*Task prompt:*
Extract only the lines running from the top of the entries to the line that holds "almindelig ris for at skabe en lavere". Include that line and omit the pictures.

*Data for this exercise:*
+---+

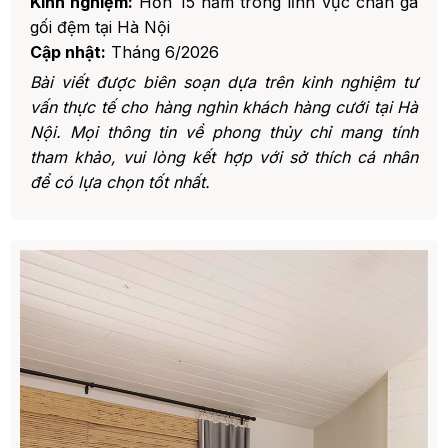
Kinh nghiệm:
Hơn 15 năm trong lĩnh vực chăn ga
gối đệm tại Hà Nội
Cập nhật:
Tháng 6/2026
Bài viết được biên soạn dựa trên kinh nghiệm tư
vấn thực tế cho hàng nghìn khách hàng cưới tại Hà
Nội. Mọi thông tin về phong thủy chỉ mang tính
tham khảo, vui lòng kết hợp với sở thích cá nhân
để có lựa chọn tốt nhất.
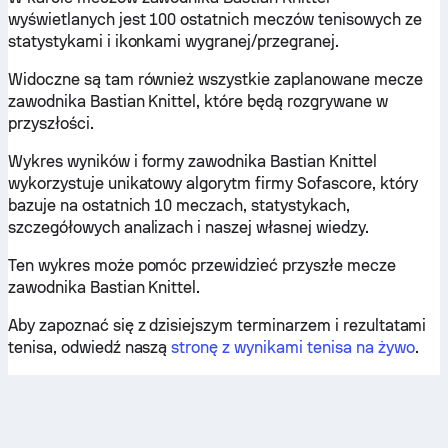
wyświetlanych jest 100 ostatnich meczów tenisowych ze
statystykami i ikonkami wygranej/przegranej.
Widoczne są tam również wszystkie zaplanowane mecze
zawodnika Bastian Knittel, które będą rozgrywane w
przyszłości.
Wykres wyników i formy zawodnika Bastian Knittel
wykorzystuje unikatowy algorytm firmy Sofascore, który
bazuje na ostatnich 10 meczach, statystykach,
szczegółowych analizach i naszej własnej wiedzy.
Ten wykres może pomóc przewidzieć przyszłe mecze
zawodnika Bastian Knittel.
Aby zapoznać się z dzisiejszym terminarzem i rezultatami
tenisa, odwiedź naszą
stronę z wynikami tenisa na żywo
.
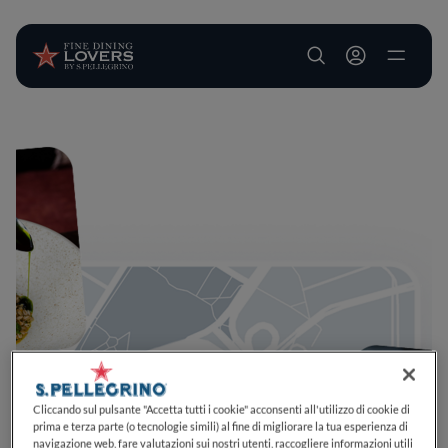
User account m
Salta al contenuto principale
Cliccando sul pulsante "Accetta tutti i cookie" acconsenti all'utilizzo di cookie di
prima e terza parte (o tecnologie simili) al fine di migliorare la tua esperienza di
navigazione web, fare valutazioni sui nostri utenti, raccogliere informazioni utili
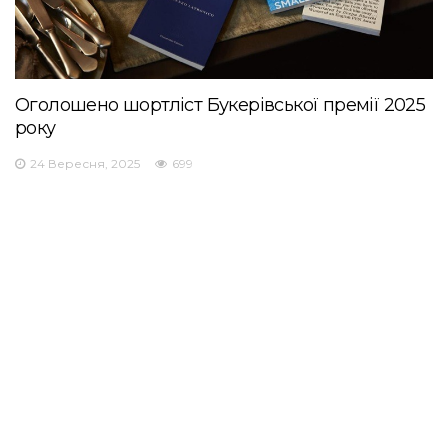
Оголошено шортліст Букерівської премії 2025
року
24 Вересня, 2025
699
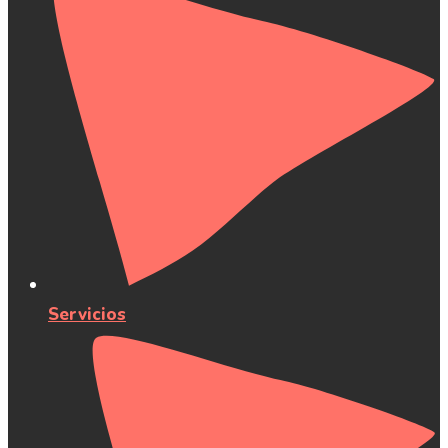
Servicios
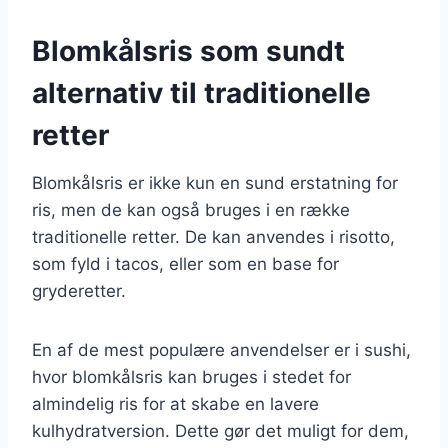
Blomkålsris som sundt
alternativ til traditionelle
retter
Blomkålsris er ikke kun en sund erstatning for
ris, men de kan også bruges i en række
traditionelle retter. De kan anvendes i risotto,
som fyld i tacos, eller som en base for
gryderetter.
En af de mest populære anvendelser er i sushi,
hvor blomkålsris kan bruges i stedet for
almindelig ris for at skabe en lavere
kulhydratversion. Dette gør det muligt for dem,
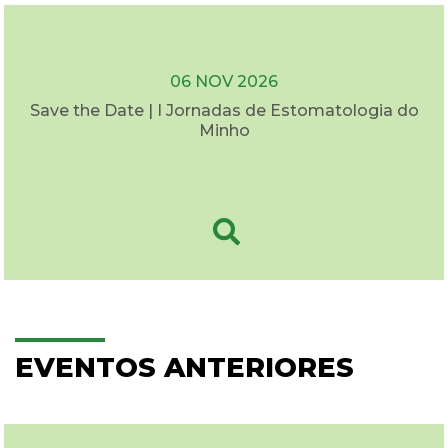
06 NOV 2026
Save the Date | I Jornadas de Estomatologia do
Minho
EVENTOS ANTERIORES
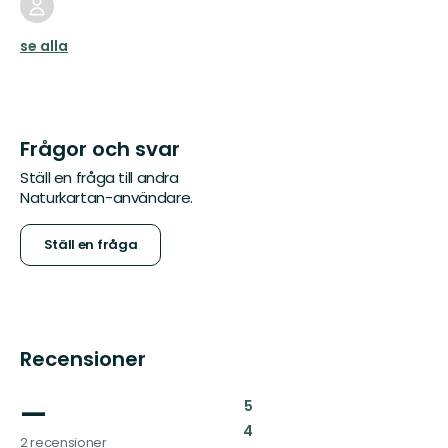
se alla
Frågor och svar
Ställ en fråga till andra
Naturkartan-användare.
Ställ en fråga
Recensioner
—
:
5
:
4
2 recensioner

+---+

*Answer box:*
Kinh nghiệm:
Hơn 15 năm trong lĩnh vực chăn ga
gối đệm tại Hà Nội
Cập nhật:
Tháng 6/2026
Bài viết được biên soạn dựa trên kinh nghiệm tư
vấn thực tế cho hàng nghìn khách hàng cưới tại Hà
Nội. Mọi thông tin về phong thủy chỉ mang tính
tham khảo, vui lòng kết hợp với sở thích cá nhân
để có lựa chọn tốt nhất.
wyświetlanych jest 100 ostatnich meczów tenisowych ze
statystykami i ikonkami wygranej/przegranej.
Widoczne są tam również wszystkie zaplanowane mecze
zawodnika Bastian Knittel, które będą rozgrywane w
przyszłości.
Wykres wyników i formy zawodnika Bastian Knittel
wykorzystuje unikatowy algorytm firmy Sofascore, który
bazuje na ostatnich 10 meczach, statystykach,
szczegółowych analizach i naszej własnej wiedzy.
Ten wykres może pomóc przewidzieć przyszłe mecze
zawodnika Bastian Knittel.
Aby zapoznać się z dzisiejszym terminarzem i rezultatami
tenisa, odwiedź naszą
stronę z wynikami tenisa na żywo
.
User account m
Salta al contenuto principale
Cliccando sul pulsante "Accetta tutti i cookie" acconsenti all'utilizzo di cookie di
prima e terza parte (o tecnologie simili) al fine di migliorare la tua esperienza di
navigazione web, fare valutazioni sui nostri utenti, raccogliere informazioni utili
Оголошено шортліст Букерівської премії 2025
року
24 Вересня, 2025
699
Servicios
Blomkålsris som sundt
alternativ til traditionelle
retter
Blomkålsris er ikke kun en sund erstatning for
ris, men de kan også bruges i en række
traditionelle retter. De kan anvendes i risotto,
som fyld i tacos, eller som en base for
gryderetter.
En af de mest populære anvendelser er i sushi,
hvor blomkålsris kan bruges i stedet for
almindelig ris for at skabe en lavere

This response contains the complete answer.